LOBs will “find themselves empowered through the wonders of AI to completely circumvent the normal development process,” he said. “Corporate policy should not permit that. Developers are trained in the domain. They know the right way to do things in the development process. They know proper deployment including integration with the rest of the enterprise. This goes way beyond, ‘Hey, I can slap some code together.’ Just because we can do it faster, that doesn’t mean that all bets are off and it’s suddenly the wild west.”
Actually, for many enterprise CISOs and business managers, that is exactly what it means.
This forces us back to the sensitive issue of generative AI going out of its way to lie, which is the worst realization of AI hallucinations. Some have said this is nothing new and that human coders have been making mistakes like this for generations. I strongly disagree.
We’re not talking about mistakes here and there or the AI system not knowing a fact. Consider what coders do. Yes, even the best coders make mistakes from time to time and others are sloppy and make a lot more errors. But what’s typical for a human coder is that they will enter 10,000 when the number was supposed to be 100,000. Or they won’t close an instruction. These are bad things, but there’s no evil intent. It’s just a mistake.

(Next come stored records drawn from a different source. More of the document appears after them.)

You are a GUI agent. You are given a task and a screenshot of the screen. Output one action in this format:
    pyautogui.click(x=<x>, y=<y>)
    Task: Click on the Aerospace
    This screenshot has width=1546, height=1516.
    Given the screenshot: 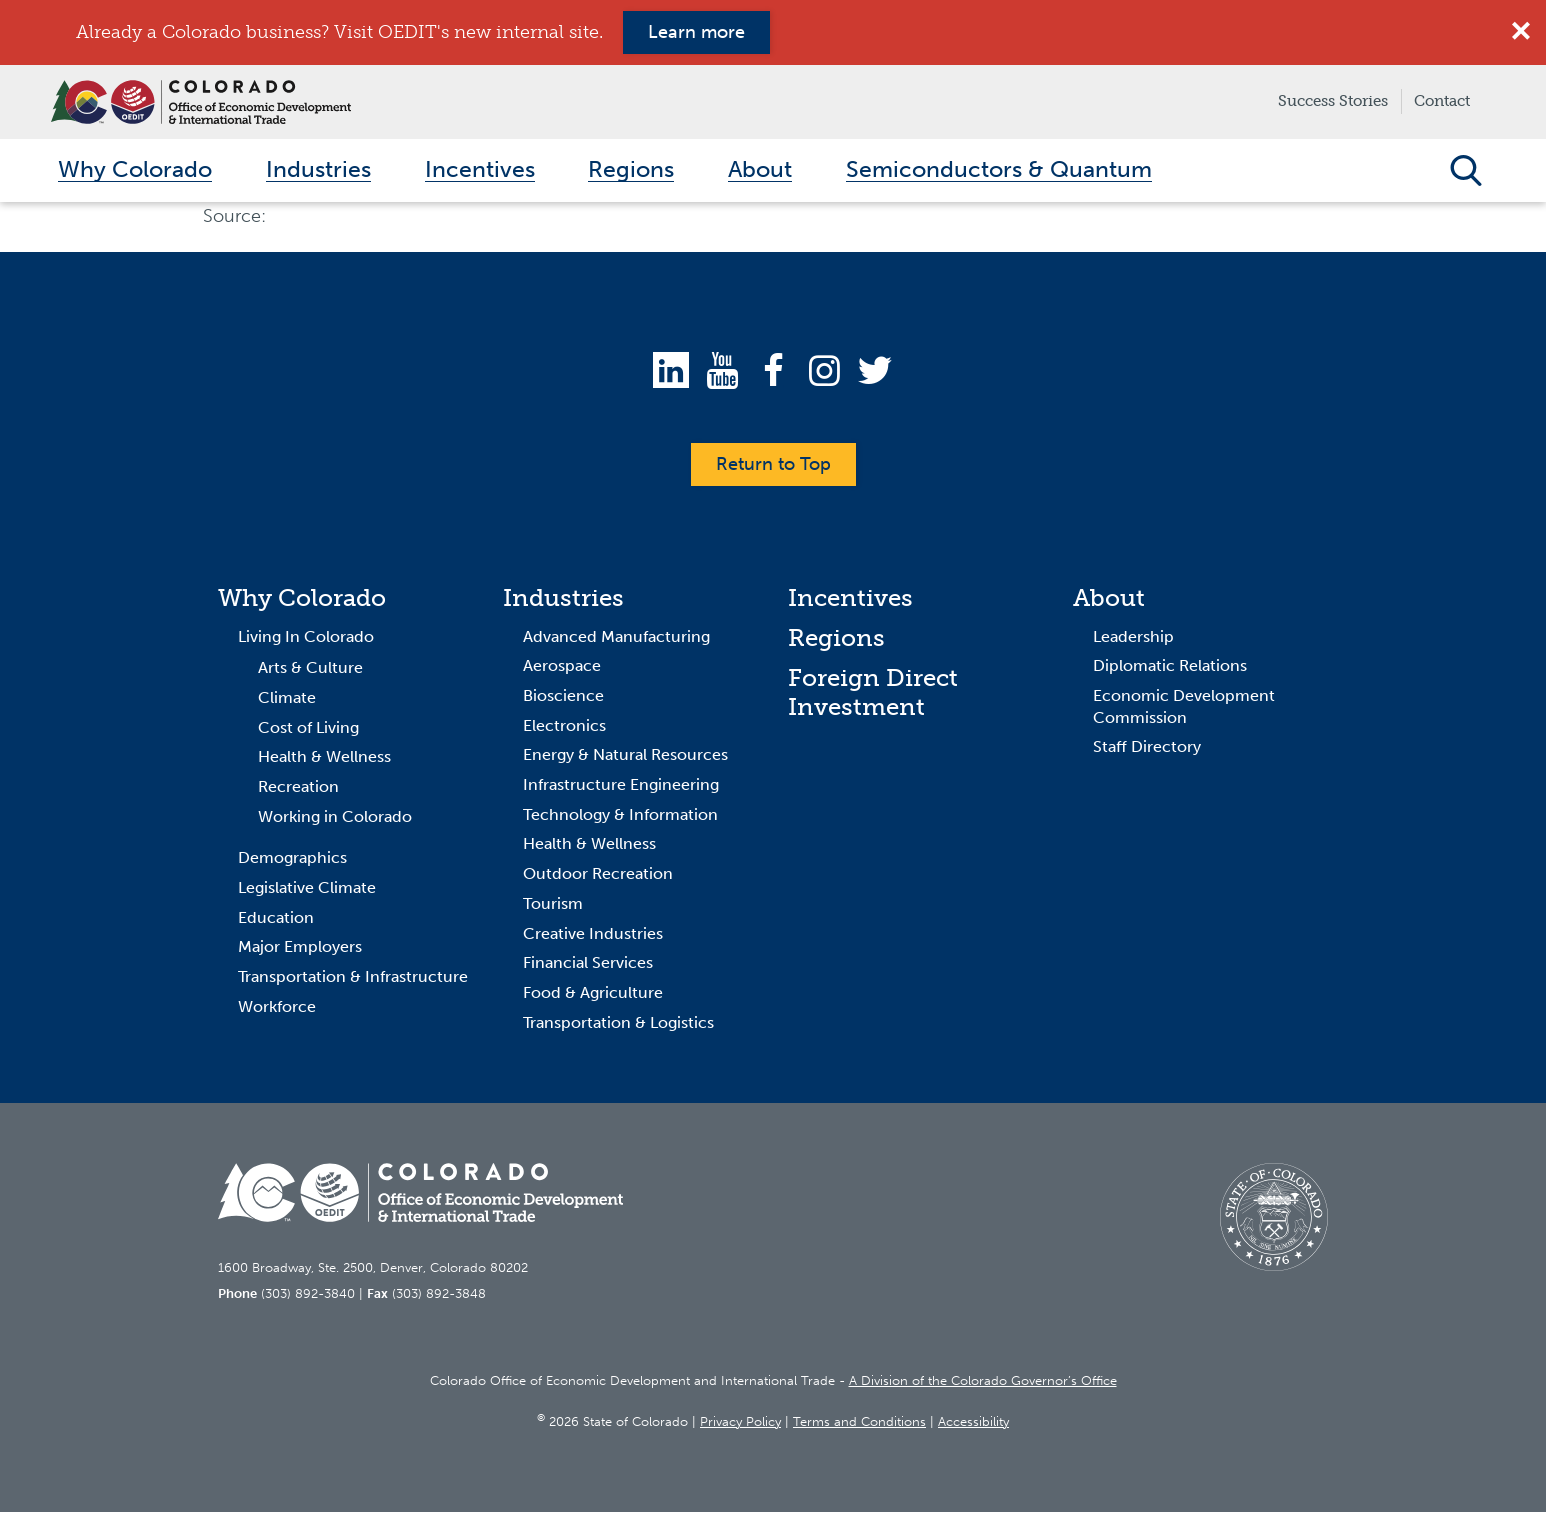 What is the action you would take?
    pyautogui.click(x=562, y=669)
    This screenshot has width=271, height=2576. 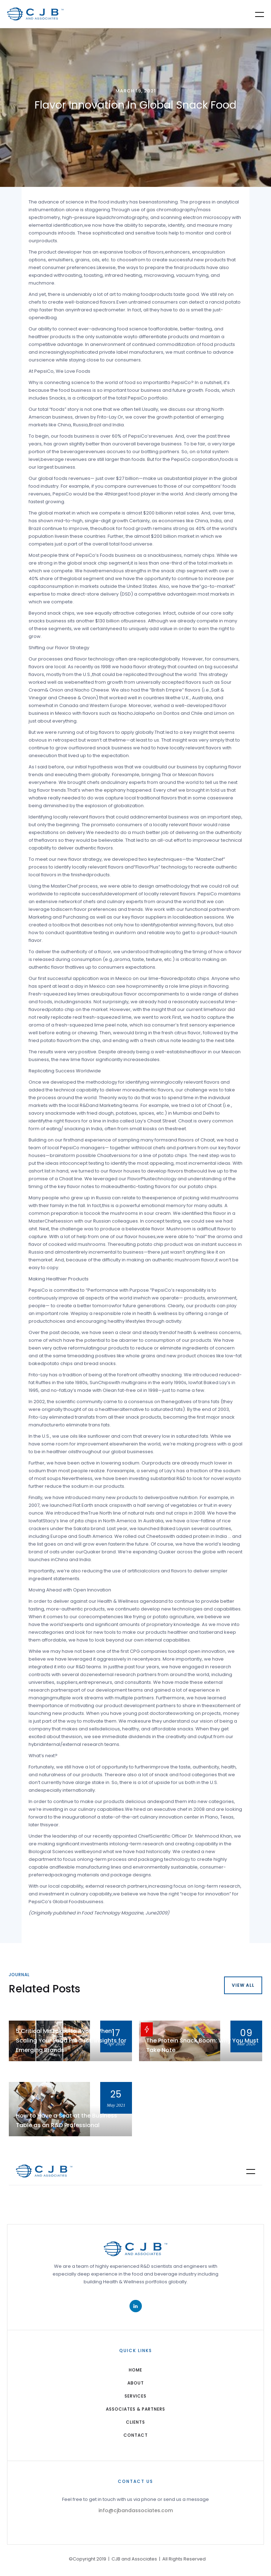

To make those mishaps equivalent to what generate AI is doing today, a coder would have to completely invent new instructions and change existing instructions to something ridiculous. That’s not an error or carelessness, that’s intentional lying. Even worse, it’s for no discernible reason other than to lie. That would absolutely be a firing offense unless the coder has an amazingly good explanation.
What if the coder’s boss acknowledged this lying and said, “Yep. the coder clearly lied. I have no idea why they did it and they admit their error, but they won’t say that they won’t do it again. Indeed, my assessment is that they will absolutely do it repeatedly. And until we can figure out why they are doing it, we can’t stop them. And, again, we have no clue why they are doing it and we have no reason we’ll figure it out anytime soon.”
Is there any doubt you would fire that coder (and maybe the manager, too)? And yet, that is precisely what generative AI is doing. Stunningly, top enterprise executives seem to be okay with that, as long as AI tools continue to code quickly and efficiently.
It is not simply a matter of trusting your code, but trusting your coder. What if I were to tell you that one of the quotes in this column is something I completely made up? (None were, but follow along with me.) Could you tell which quote isn’t real? Spot-checking wouldn’t help; the first 10 comments might be perfect, but the next one might not be.
Think about that a moment, then tell me how much you can really trust code generated by ChatGPT.
The only way to know that the quotes in this post are legitimate is to trust the quoter, the columnist — me. If you can’t, how can you trust the words? Generative AI has repeatedly shown that it will fabricate things for no reason. Consider that when you are making your strategic decisions.